Jalima1108 Sat 13-Oct-18 23:11:01

What is overthehill supposed to do maryeve? Her DH's brother knows they are supporting him; he has family who will be there for him and his very sick wife. Presumably overthehill would not be there on a daily basis so a week away will not make a jot of difference and they can keep in touch daily, although they may not be enjoying themselves very much.

It's not disrespectful at all - I am sure they will be there at the funeral and afterwards when he will need most support.

maryeve Sun 14-Oct-18 00:38:23

Jallima1108.....Just think its so sad that poor lady dying and her husband must be in bits ..they both need every little bit of support they can get...before during and after the funeral.Its family and many are commenting as though its an inconvenience that poor lady dying...god forbid you ruin your holiday because of it. I give up bye bye gransnet.

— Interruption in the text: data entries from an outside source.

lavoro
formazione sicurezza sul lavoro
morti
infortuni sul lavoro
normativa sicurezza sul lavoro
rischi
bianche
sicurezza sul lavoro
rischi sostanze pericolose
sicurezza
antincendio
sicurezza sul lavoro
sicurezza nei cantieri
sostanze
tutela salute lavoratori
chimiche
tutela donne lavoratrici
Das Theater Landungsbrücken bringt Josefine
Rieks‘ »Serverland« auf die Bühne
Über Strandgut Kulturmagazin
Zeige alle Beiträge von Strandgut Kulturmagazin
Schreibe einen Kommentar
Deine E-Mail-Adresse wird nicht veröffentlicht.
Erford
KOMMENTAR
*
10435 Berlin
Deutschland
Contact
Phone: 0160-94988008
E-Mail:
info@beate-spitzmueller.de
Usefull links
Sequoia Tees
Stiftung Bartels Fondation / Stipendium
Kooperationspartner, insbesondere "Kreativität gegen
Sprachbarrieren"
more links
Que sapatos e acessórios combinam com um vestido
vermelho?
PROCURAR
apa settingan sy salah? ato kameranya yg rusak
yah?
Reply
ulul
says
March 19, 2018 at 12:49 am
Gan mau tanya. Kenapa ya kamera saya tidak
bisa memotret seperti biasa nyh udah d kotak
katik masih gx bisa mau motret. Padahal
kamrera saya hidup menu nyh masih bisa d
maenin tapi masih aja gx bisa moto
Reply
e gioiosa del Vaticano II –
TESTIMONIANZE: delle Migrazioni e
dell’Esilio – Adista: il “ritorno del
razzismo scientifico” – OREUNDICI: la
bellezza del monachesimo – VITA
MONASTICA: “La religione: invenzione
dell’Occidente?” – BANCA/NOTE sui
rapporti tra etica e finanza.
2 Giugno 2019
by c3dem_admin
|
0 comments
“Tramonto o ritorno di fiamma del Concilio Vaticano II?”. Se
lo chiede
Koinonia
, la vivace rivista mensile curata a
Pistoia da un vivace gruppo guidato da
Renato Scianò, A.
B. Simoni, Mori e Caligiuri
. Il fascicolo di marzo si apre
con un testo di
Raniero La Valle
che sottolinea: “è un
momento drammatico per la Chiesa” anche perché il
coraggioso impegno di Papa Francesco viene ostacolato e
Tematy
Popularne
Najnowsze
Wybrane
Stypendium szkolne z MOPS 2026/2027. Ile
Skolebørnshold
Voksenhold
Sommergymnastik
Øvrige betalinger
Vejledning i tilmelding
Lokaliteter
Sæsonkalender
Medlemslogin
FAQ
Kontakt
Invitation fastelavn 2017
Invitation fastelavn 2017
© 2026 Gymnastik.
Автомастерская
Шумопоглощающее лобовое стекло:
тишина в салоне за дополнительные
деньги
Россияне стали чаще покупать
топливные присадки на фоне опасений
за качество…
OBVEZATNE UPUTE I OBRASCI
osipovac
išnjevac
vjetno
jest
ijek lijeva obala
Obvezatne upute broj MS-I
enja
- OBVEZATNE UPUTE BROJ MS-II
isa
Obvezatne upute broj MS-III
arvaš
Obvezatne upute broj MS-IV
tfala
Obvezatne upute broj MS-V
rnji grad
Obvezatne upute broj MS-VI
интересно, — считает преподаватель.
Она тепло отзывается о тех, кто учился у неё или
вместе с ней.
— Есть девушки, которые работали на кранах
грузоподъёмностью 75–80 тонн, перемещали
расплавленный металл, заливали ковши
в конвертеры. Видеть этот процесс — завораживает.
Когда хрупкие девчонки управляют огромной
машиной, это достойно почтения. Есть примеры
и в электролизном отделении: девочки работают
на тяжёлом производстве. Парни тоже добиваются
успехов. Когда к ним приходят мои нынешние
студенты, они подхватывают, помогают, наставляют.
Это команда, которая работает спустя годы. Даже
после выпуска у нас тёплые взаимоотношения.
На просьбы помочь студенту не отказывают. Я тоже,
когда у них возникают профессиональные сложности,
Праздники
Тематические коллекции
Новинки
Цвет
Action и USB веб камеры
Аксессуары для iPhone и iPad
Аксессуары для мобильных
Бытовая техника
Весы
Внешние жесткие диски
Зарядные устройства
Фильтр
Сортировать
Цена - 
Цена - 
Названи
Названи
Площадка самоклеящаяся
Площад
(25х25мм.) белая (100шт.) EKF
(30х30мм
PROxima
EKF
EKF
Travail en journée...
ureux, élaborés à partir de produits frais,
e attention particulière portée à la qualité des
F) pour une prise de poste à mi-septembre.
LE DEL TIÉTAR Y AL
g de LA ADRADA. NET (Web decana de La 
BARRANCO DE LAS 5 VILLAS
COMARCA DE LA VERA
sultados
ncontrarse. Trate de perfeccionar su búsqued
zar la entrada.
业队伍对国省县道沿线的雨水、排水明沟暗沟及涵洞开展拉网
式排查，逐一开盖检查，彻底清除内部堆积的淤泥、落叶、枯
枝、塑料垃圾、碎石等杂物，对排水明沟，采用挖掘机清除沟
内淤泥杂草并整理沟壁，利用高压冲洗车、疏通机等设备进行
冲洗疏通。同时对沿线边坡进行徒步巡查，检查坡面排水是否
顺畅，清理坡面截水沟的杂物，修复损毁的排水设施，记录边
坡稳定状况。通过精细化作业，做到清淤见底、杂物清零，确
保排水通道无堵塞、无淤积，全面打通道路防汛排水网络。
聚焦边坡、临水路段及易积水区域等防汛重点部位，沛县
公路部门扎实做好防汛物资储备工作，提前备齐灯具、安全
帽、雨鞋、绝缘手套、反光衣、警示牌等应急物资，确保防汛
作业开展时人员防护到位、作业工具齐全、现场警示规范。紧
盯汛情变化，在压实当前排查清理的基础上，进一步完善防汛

rosyposy50 Sun 14-Oct-18 00:52:27

I would definitely cancel. If I just went ahead and she died while I was away, I couldn’t enjoy myself anyway and all my thoughts would be with the family.
On another note, I’m amazed at the way funerals in England take place such a long time after a death. Is there any particular reason for that? Seems like a very long drawn out process for the family. Here in Northern Ireland our dead are buried within three or four days.

rosyposy50 Sun 14-Oct-18 01:03:49

I agree with Maryeve that some of the comments on here sound like the poor SIL’s death is an inconvenience. The way some people have responded - you’d think it was the dog or cat rather than a very ill, close family member.

jocarter Sun 14-Oct-18 09:14:50

My father in law died when my brother and sister in law were on holiday. We obviously phoned them and told them, but told him to hold tight whilst we went to the undertakers. As it happened the earliest we could actually have the funeral was virtually 3 weeks after he had died. I think you should go, and be prepared to fly back if necessary. Just say your goodbyes before you go and let your brother in law know that you are only a phone call away

Angelmph Sun 14-Oct-18 10:17:13

You said it was 'a little holiday - intimating that this is not the vacation of a lifetime. Family come first - and a sister is close family. So of course you would attend the funeral to support your other family. No brainer imho.